The cost of being collateral damage to the tariff wars launched by the U.S. against the rest of the world is mounting for Europe, as befits the world’s largest trading area.
But headline numbers hide different realities at the national level, illustrating the particular predicaments Europe’s largest economies are facing. They also underline why and how Brexit, whatever its date and shape, will hit all European economies.
Germany’s still massive surpluses once again illustrates the need for rebalancing the economy with a stronger domestic component. The UK’s persistent deficit in the trade of goods explains how crucial its future relationship with the EU will be, if it wants to keep a strong services industry, notably in finance. The Macron touch is yet to be seen on France’s performance on world markets, and Italy’s persistent trade surplus is an indication of its economic potential.

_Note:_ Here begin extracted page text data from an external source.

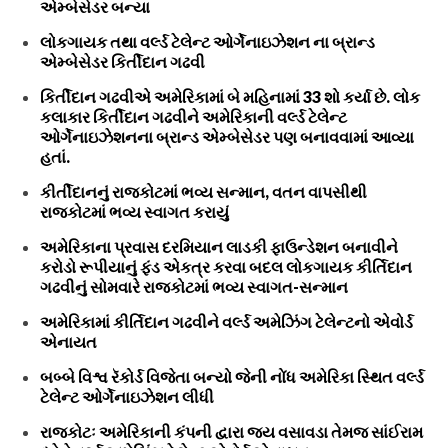
એમ્બેસેડર બન્યા
લોકગાયક તથા વર્લ્ડ ટેલેન્ટ ઓર્ગેનાઇઝેશન ના બ્રાન્ડ
એમ્બેસેડર કિર્તીદાન ગઢવી
કિર્તીદાન ગઢવીએ અમેરિકામાં બે મહિનામાં 33 શો કર્યા છે. લોક
કલાકાર કિર્તીદાન ગઢવીને અમેરિકાની વર્લ્ડ ટેલેન્ટ
ઓર્ગેનાઇઝેશનના બ્રાન્ડ એમ્બેસેડર પણ બનાવવામાં આવ્યા
હતાં.
કીર્તીદાનનું રાજકોટમાં ભવ્ય સન્માન, વતન વાપસીથી
રાજકોટમાં ભવ્ય સ્વાગત કરાયું
અમેરિકાના પ્રવાસ દરમિયાન લાડકી ફાઉન્ડેશન બનાવીને
કરોડો રૂપીયાનું ફંડ એકત્ર કરવા બદલ લોકગાયક કીર્તિદાન
ગઢવીનું સોમવારે રાજકોટમાં ભવ્ય સ્વાગત-સન્માન
અમેરિકામાં કીર્તિદાન ગઢવીને વર્લ્ડ અમેઝિંગ ટેલેન્ટનો એવોર્ડ
એનાયત
બબ્બે વિશ્વ રૅકોર્ડ વિજેતા બન્યો જેની નોંધ અમેરિકા સ્થિત વર્લ્ડ
ટેલેન્ટ ઓર્ગેનાઇઝેશન લીધી
રાજકોટઃ અમેરિકાની કંપની દ્વારા જય વસાવડા તેમજ સાંઈરામ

The EU’s exports of goods to the rest of the world fell 3.3% in August compared to a year before, statistics institute Eurostat said on Wednesday. Since imports were only down slightly, the EU’s trade deficit with the rest of the world jumped 53% to €12 billion that month. Since the beginning of the year, Europe’s trade deficit with the rest of the world has more than doubled compared to the same period of 2018, to €23 billion.
German exports were flat in the first eight months of the year – the country’s sales to other EU members were even down, compensated by trade with the rest of the world. That in itself explains why the country’s economy is flirting with recession this year, and why policymakers are under pressure to stimulate the economy through a fiscal boost that would help domestic demand compensate for sagging exports.
Another economy hard hit by the trade uncertainties is Britain, whose traditional deficit in goods jumped 28% in the same January-to-August period, compared to the year before, in spite of the British pound’s (TICKER:GBPUSD) weakness. That was due to flat exports, both to the EU and to the rest of the world.
Those are only numbers for goods, and the UK is a net exporter of services. But the outlook isn’t bright there either: According to the latest IMF forecast, the UK’s current account deficit, already high at 3.5% of GDP, will keep increasing way into 2024.